Dubai property firm sees net profit for the period rise to US$1.4m on cost cutting
Property firm Deyaar on Wednesday posted a surge in third-quarter net profit as it halved costs to make up for a drop in revenue.
The emirate's second largest developer by market value made a third-quarter net profit of AED5.1m (US$1.4m), compared with AED0.7m made during the same period in 2011, it said in a statement on the Dubai bourse.
However, revenue for the quarter fell to AED137.4m from AED184.4m in the prior-year period. The company halved its direct costs in the quarter to AED92.1m from AED180.6m a year earlier.

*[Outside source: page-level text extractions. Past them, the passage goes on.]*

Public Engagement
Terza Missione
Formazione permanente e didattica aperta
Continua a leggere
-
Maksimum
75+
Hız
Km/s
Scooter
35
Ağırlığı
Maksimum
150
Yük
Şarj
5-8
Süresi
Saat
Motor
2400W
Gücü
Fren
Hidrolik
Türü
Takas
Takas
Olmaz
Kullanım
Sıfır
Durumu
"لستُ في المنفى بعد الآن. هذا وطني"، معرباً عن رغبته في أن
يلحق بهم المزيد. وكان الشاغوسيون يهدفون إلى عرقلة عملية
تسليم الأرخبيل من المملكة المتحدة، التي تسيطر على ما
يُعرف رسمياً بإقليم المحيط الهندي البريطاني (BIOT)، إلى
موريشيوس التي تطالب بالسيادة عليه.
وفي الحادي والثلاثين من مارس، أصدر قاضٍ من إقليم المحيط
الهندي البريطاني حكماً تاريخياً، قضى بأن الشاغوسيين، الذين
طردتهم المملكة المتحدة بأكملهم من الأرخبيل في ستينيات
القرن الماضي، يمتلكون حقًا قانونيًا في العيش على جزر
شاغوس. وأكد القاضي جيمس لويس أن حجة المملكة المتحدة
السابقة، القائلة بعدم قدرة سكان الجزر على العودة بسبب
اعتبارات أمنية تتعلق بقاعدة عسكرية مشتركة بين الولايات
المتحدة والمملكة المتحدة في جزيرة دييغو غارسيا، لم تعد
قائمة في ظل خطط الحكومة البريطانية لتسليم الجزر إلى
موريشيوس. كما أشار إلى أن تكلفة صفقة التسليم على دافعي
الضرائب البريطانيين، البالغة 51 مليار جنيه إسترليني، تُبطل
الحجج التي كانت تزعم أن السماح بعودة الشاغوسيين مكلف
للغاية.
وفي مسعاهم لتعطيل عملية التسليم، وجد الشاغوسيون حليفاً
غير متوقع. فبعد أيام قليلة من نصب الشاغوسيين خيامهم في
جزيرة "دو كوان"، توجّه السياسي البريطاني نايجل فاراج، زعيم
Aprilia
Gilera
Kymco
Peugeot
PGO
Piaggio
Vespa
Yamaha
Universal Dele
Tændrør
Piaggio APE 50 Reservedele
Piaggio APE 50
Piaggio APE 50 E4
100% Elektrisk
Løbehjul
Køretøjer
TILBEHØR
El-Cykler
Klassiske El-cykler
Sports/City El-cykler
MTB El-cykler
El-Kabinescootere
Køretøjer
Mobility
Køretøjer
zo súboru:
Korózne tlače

Deyaar was one among several property firms in Dubai that plunged into financial troubles after the emirate's property market collapse in 2008. While Dubai's real estate sector is improving, a complete recovery is distant.

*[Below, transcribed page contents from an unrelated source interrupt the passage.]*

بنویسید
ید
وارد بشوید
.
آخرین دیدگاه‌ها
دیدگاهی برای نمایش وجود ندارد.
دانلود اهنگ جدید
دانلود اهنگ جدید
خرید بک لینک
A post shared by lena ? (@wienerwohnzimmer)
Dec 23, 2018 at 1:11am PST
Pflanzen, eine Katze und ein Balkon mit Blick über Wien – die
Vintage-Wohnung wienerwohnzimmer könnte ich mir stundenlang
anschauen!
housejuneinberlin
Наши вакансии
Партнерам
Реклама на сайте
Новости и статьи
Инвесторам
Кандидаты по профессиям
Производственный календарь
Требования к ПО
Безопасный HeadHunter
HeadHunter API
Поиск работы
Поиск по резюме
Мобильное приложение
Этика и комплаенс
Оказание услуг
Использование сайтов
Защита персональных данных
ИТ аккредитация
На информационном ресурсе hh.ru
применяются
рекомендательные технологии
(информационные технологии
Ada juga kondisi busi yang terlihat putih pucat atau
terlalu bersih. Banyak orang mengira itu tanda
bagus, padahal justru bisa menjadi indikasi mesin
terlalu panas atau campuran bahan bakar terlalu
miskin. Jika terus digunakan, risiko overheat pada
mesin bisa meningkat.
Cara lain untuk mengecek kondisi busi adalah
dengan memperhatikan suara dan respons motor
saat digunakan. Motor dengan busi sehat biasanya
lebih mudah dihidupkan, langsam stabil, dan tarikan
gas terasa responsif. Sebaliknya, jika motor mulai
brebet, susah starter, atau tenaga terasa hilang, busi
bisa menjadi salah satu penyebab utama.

The developer said it continues to be impacted by the repercussions of the global financial crisis. The firm will focus on the completion of existing projects and generating income from its facilities management and leasing businesses, it added.
Saeed Al Qatami, Deyaar's CEO said earlier this month that the firm will focus on selling more than 400 unsold units from its old projects.
Deyaar's results follow that of Emaar Properties, Dubai's biggest real estate developer, which reported a 4.7 percent drop in third-quarter profit on Tuesday.